<<<<
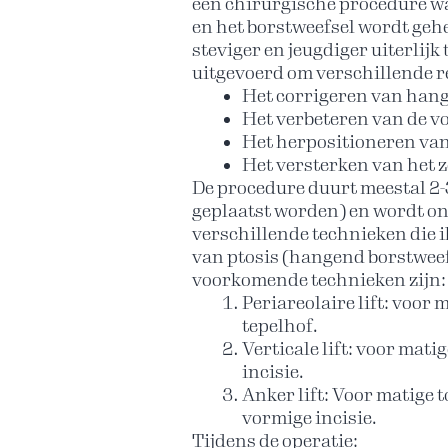
een chirurgische procedure wa
en het borstweefsel wordt geh
steviger en jeugdiger uiterlijk
uitgevoerd om verschillende 
Het corrigeren van hang
Het verbeteren van de vo
Het herpositioneren van
Het versterken van het 
De procedure duurt meestal 2-3
geplaatst worden) en wordt on
verschillende technieken die i
van ptosis (hangend borstweefs
voorkomende technieken zijn:
Periareolaire lift: voor 
tepelhof.
Verticale lift: voor matig
incisie.
Anker lift: Voor matige t
vormige incisie.
Tijdens de operatie:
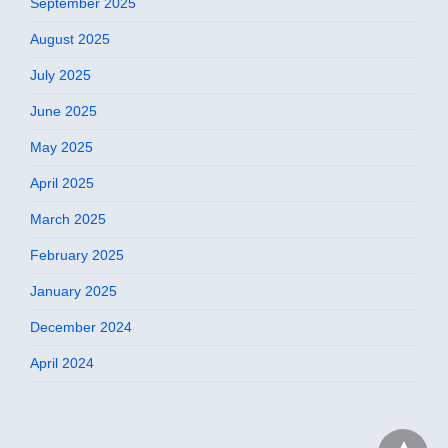
September 2025
August 2025
July 2025
June 2025
May 2025
April 2025
March 2025
February 2025
January 2025
December 2024
April 2024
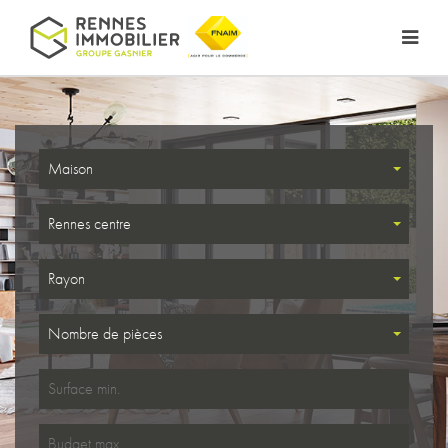
Maison
Rennes centre
Rayon
Nombre de pièces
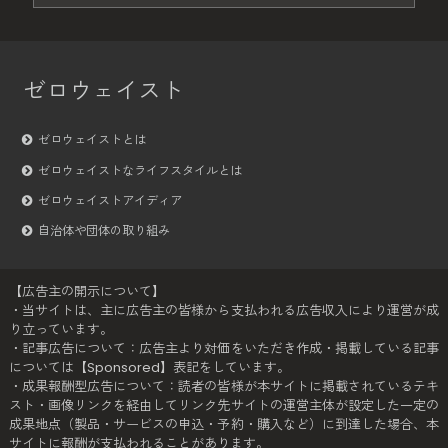
ゼロウェイスト
ゼロウェイストとは
ゼロウェイストなライフスタイルとは
ゼロウェイストアイディア
自治体や団体の取り組み
【広告主の開示について】
・当サイトは、主に広告主の皆様から支払われる広告収入により運営が成
り立っています。
・記事広告について：広告主より対価をいただき作成・掲載している記事
については【Sponsored】表記をしています。
・成果報酬型広告について：読者の皆様が本サイトに掲載されているテキ
スト・画像リンクを経由してリンク先サイトの運営主体が設定した一定の
成果地点（製品・サービスの申込・予約・購入など）に到達した場合、本
サイトに報酬が支払われることがあります。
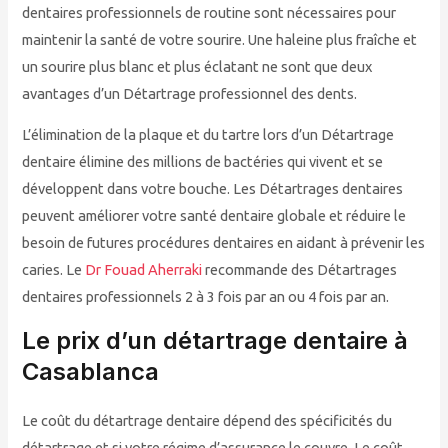
dentaires professionnels de routine sont nécessaires pour
maintenir la santé de votre sourire. Une haleine plus fraîche et
un sourire plus blanc et plus éclatant ne sont que deux
avantages d’un Détartrage professionnel des dents.
L’élimination de la plaque et du tartre lors d’un Détartrage
dentaire élimine des millions de bactéries qui vivent et se
développent dans votre bouche. Les Détartrages dentaires
peuvent améliorer votre santé dentaire globale et réduire le
besoin de futures procédures dentaires en aidant à prévenir les
caries. Le
Dr Fouad Aherraki
recommande des Détartrages
dentaires professionnels 2 à 3 fois par an ou 4 fois par an.
Le prix d’un détartrage dentaire à
Casablanca
Le coût du détartrage dentaire dépend des spécificités du
détartrage et si votre régime d’assurance le couvre. Le coût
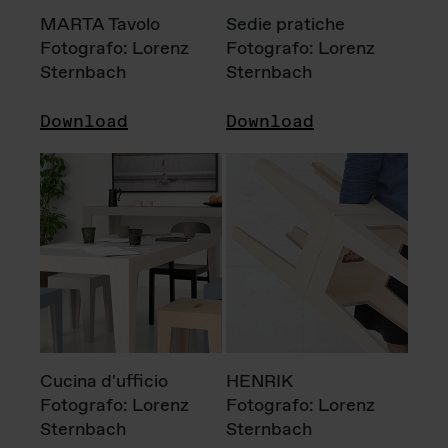
MARTA Tavolo
Sedie pratiche
Fotografo: Lorenz
Fotografo: Lorenz
Sternbach
Sternbach
Download
Download
Cucina d'ufficio
HENRIK
Fotografo: Lorenz
Fotografo: Lorenz
Sternbach
Sternbach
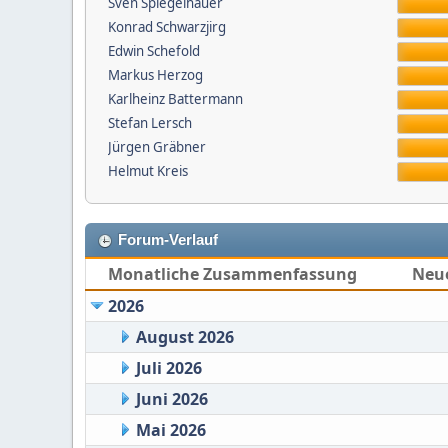
Sven Spiegelhauer
Konrad Schwarzjirg
Edwin Schefold
Markus Herzog
Karlheinz Battermann
Stefan Lersch
Jürgen Gräbner
Helmut Kreis
Forum-Verlauf
Monatliche Zusammenfassung
Neu
2026
August 2026
Juli 2026
Juni 2026
Mai 2026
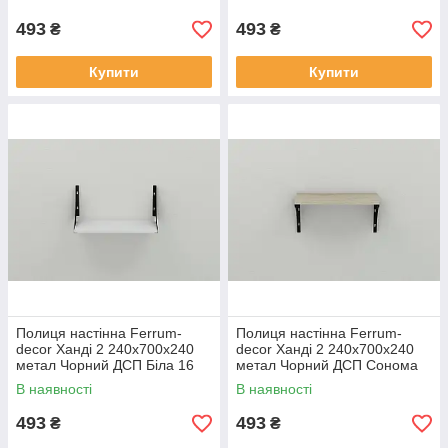
493
493
₴
₴
Купити
Купити
Полиця настінна Ferrum-
Полиця настінна Ferrum-
decor Ханді 2 240x700x240
decor Ханді 2 240x700x240
метал Чорний ДСП Біла 16
метал Чорний ДСП Сонома
мм (XND0043)
16 мм (XND0046)
В наявності
В наявності
493
493
₴
₴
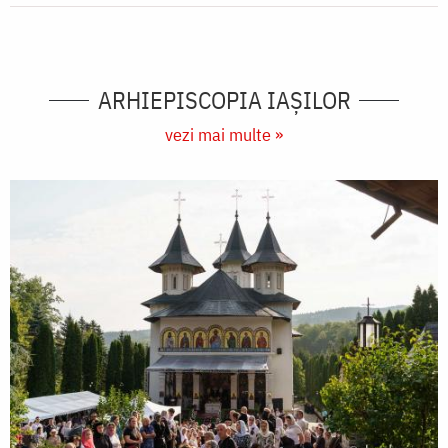
ARHIEPISCOPIA IAŞILOR
vezi mai multe »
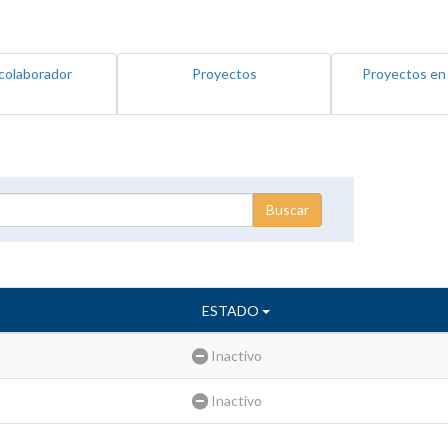
colaborador
Proyectos
Proyectos en
ESTADO
Inactivo
Inactivo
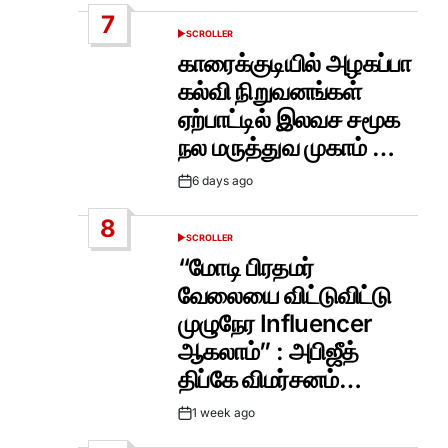
Date
7
SCROLLER
POSTED
IN
காரைக்குடியில் அழகப்பா
கல்வி நிறுவனங்கள்
ஏற்பாட்டில் இலவச சமூக
நல மருத்துவ முகாம் …
6 days ago
Post
Date
8
SCROLLER
POSTED
IN
“மோடி பிரதமர்
வேலையை விட்டுவிட்டு
முழுநேர Influencer
ஆகலாம்” : அபிஜீத்
திப்கே விமர்சனம்…
1 week ago
Post
Date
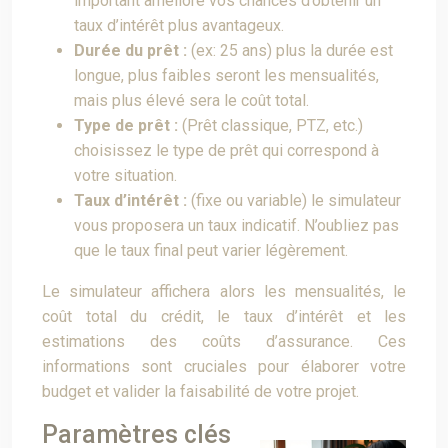
important améliore vos chances d’obtenir un
taux d’intérêt plus avantageux.
Durée du prêt :
(ex: 25 ans) plus la durée est
longue, plus faibles seront les mensualités,
mais plus élevé sera le coût total.
Type de prêt :
(Prêt classique, PTZ, etc.)
choisissez le type de prêt qui correspond à
votre situation.
Taux d’intérêt :
(fixe ou variable) le simulateur
vous proposera un taux indicatif. N’oubliez pas
que le taux final peut varier légèrement.
Le simulateur affichera alors les mensualités, le
coût total du crédit, le taux d’intérêt et les
estimations des coûts d’assurance. Ces
informations sont cruciales pour élaborer votre
budget et valider la faisabilité de votre projet.
Paramètres clés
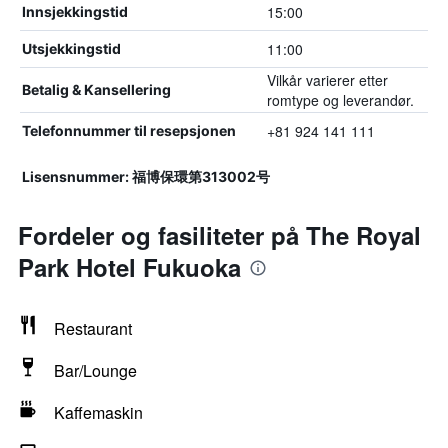
15:00
Innsjekkingstid
11:00
Utsjekkingstid
Vilkår varierer etter
Betalig & Kansellering
romtype og leverandør.
+81 924 141 111
Telefonnummer til resepsjonen
Lisensnummer: 福博保環第313002号
Fordeler og fasiliteter på The Royal
Park Hotel Fukuoka
Restaurant
Bar/Lounge
Kaffemaskin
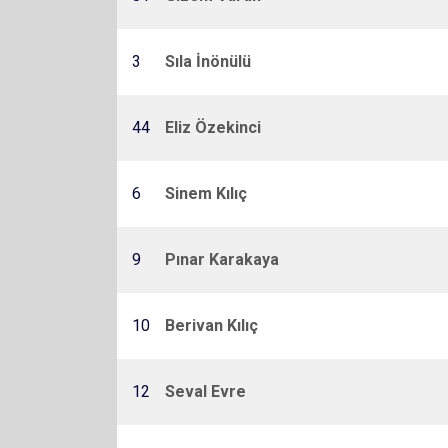
3
Sıla İnönülü
44
Eliz Özekinci
6
Sinem Kılıç
9
Pınar Karakaya
10
Berivan Kılıç
12
Seval Evre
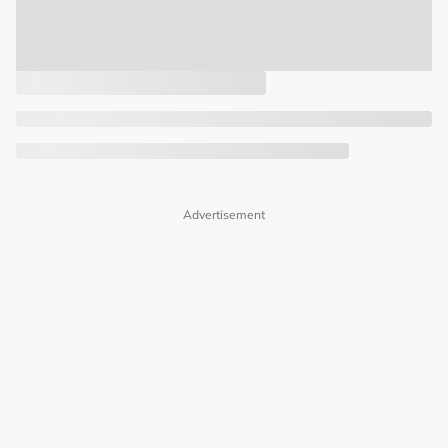
Advertisement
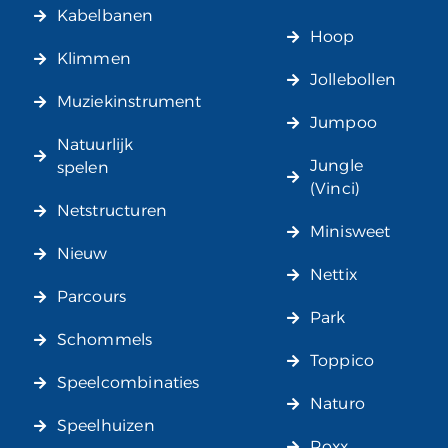
Kabelbanen
Hoop
Klimmen
Jollebollen
Muziekinstrument
Jumpoo
Natuurlijk
Jungle
spelen
(Vinci)
Netstructuren
Minisweet
Nieuw
Nettix
Parcours
Park
Schommels
Toppico
Speelcombinaties
Naturo
Speelhuizen
Roxx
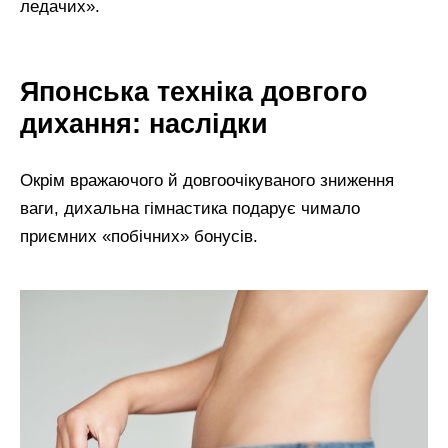
ледачих».
Японська техніка довгого
дихання: наслідки
Окрім вражаючого й довгоочікуваного зниження
ваги, дихальна гімнастика подарує чимало
приємних «побічних» бонусів.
>>>>
**Problem details:** Exclude every picture, then return precisely the lines that run from the line containing "Netstructuren" through the end of the entries above.

**Final answer:**
Netstructuren
Minisweet
Nieuw
Nettix
Parcours
Park
Schommels
Toppico
Speelcombinaties
Naturo
Speelhuizen
Roxx
ледачих».
Японська техніка довгого
дихання: наслідки
Окрім вражаючого й довгоочікуваного зниження
ваги, дихальна гімнастика подарує чимало
приємних «побічних» бонусів.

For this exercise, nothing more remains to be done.